**Task prompt**
Whenever a line in the records below contains "December", pick it out.

******

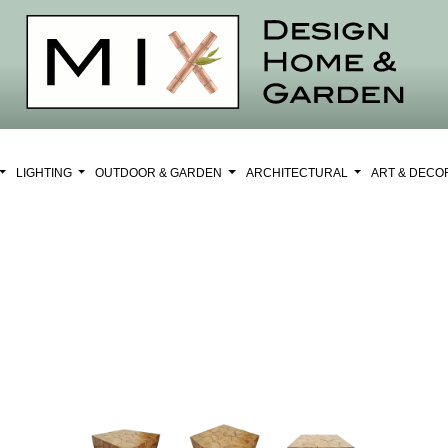
LIGHTING
OUTDOOR & GARDEN
ARCHITECTURAL
ART & DEC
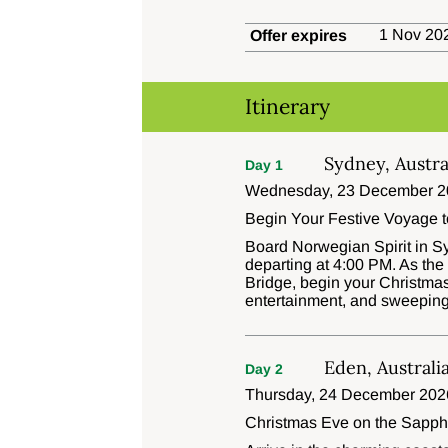
1 Nov 202
Offer expires
Itinerary
Sydney, Austra
Day 1
Wednesday, 23 December 2
Begin Your Festive Voyage 
Board Norwegian Spirit in Sy
departing at 4:00 PM. As th
Bridge, begin your Christmas
entertainment, and sweepin
Eden, Australi
Day 2
Thursday, 24 December 202
Christmas Eve on the Sapph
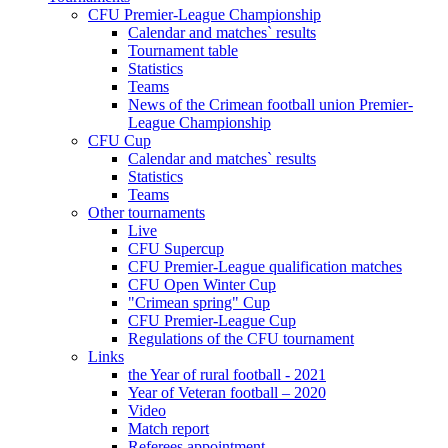
CFU Premier-League Championship
Calendar and matches` results
Tournament table
Statistics
Teams
News of the Crimean football union Premier-
League Championship
CFU Cup
Calendar and matches` results
Statistics
Teams
Other tournaments
Live
CFU Supercup
CFU Premier-League qualification matches
CFU Open Winter Cup
"Crimean spring" Cup
CFU Premier-League Cup
Regulations of the CFU tournament
Links
the Year of rural football - 2021
Year of Veteran football – 2020
Video
Match report
Referees appointment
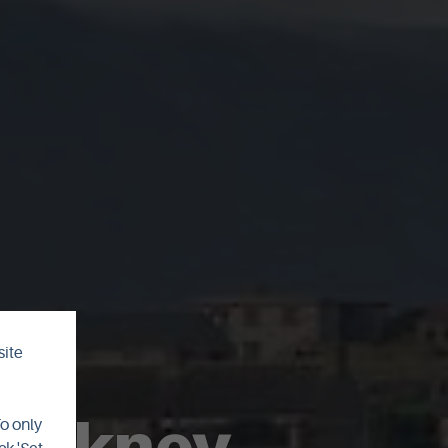
site
 Orkney
To only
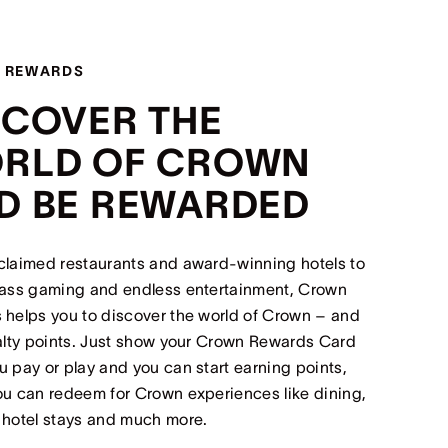
 REWARDS
SCOVER THE
RLD OF CROWN
D BE REWARDED
claimed restaurants and award-winning hotels to
lass gaming and endless entertainment, Crown
helps you to discover the world of Crown – and
alty points. Just show your Crown Rewards Card
 pay or play and you can start earning points,
u can redeem for Crown experiences like dining,
 hotel stays and much more.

******

**Solved problem**
Wednesday, 23 December 2
Thursday, 24 December 202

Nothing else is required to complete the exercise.